Le style de Claire Mathot est l’un des atouts majeurs de ce premier roman. La romancière déploie une prose à la fois épurée et poétique, capable de créer une atmosphère immersive et envoûtante. Le récit oscille entre une dimension dystopique et une évocation médiévale et le phrasé précis de Mathot parvient à donner corps à des personnages définis par leur fonction, les rendant étonnamment vivants en dépit de l’absence de noms propres.
L’Aventurier soupira profondément.
« Des Appellations. Ce sont des Appellations. Je crois. »
Le Fossoyeur échangea un regard perplexe avec la Jeune Serveuse.
« Les Appellations… Je ne peux pas prouver ce que j’avance, je vais donc vous fournir les explications que j’ai pu réunir à partir de mes expériences, de mes hypothèses et de connaissances obtenues ici et là… Les Appellations existaient il y a très longtemps, si longtemps que ce concept nous est devenu étranger. En réalité, c’est moi qui ai forgé ce mot ; selon moi, il s’agissait de la qualification unique donnée à une personne, de sa naissance à sa mort.
- Mon « Appellation », c’est « Fossoyeur ». Mais je l’ai reçue bien après l’enfance.
- Non, les Appellations recouvraient une notion un peu différente. Une Appellation n’était pas liée à votre Occupation ou dépendante de votre Destitution ? Vous portiez cette Appellation tout au long de votre vie.
Claire Mathot nous livre, avec La saison du silence, son premier roman paru chez Actes Sud, une œuvre saisissante qui interroge avec force les fondements de nos sociétés à travers le prisme d’une microsociété singulière. Diplômée en langues romanes et en sciences politiques et travaillant dans le secteur de la coopération au développement, cette nouvelle romancière témoigne d’une sensibilité aiguisée aux dynamiques humaines et aux enjeux sociétaux ; son écriture les ausculte avec une éloquence remarquable. Dans ce conte futuriste, elle met en lumière l’écrasement des individualités, la difficulté de penser l’autre et l’ailleurs, la perte de communication, la peur de « ne pas servir à » mais ses pages font entendre un irrésistible appel à la liberté et un espoir qui tonitrue au-delà de la peur.

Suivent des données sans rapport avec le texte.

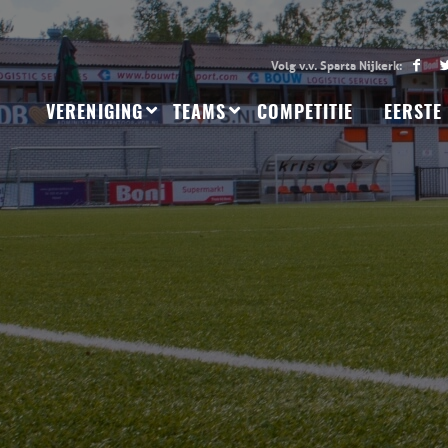
VERENIGING
TEAMS
COMPETITIE
EERSTE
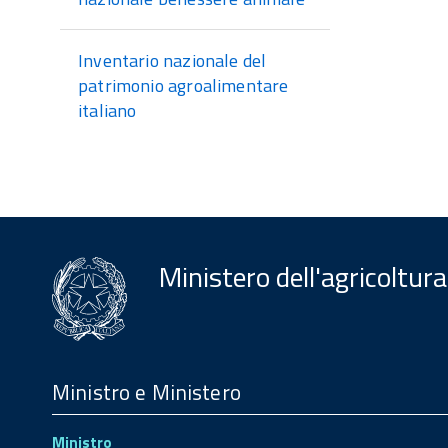
Inventario nazionale del
patrimonio agroalimentare
italiano
Ministero dell'agricoltura
Menu
Footer
Ministro e Ministero
Ministro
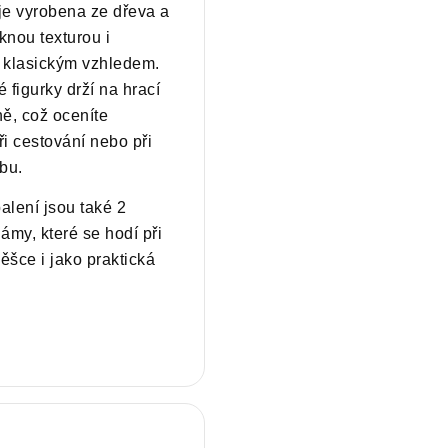
je vyrobena ze dřeva a
nou texturou i
 klasickým vzhledem.
 figurky drží na hrací
ě, což oceníte
i cestování nebo při
bu.
lení jsou také 2
ámy, které se hodí při
šce i jako praktická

« Mon temps est terminé ; le vôtre commence. À présent, c’est à vous d’espérer et de craindre. Te souviens-tu de l’histoire que je t’ai racontée, Fossoyeur ? La peur. Sachez-le tous les deux : l’espoir est au cœur de la peur. La peur est au cœur de l’espoir. »

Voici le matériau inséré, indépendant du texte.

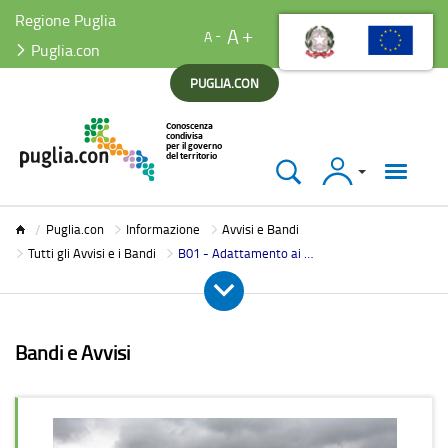
Regione Puglia
A
A
Puglia.con
PUGLIA.CON
Accedi
Puglia.con
Puglia.con
Informazione
Avvisi e Bandi
Tutti gli Avvisi e i Bandi
B01 - Adattamento ai cambiamenti climatici, individuazione operatori economici per Struttura di supporto
Bandi e Avvisi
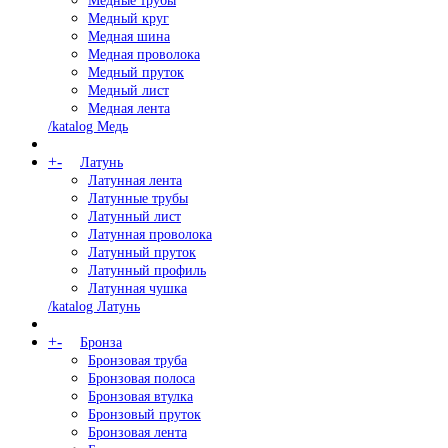
Медные трубы
Медный круг
Медная шина
Медная проволока
Медный пруток
Медный лист
Медная лента
/katalog Медь
+
-
Латунь
Латунная лента
Латунные трубы
Латунный лист
Латунная проволока
Латунный пруток
Латунный профиль
Латунная чушка
/katalog Латунь
+
-
Бронза
Бронзовая труба
Бронзовая полоса
Бронзовая втулка
Бронзовый пруток
Бронзовая лента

Un premier roman puissant, une fable dystopique portée par une écriture sensible et des personnages confrontés à des enjeux universels où l’autrice interroge notre rapport à l’autre, à la communication, à la fragilité et à la valeur de l’individu. Un premier opus qui laisse poindre une voix littéraire singulière et engagée.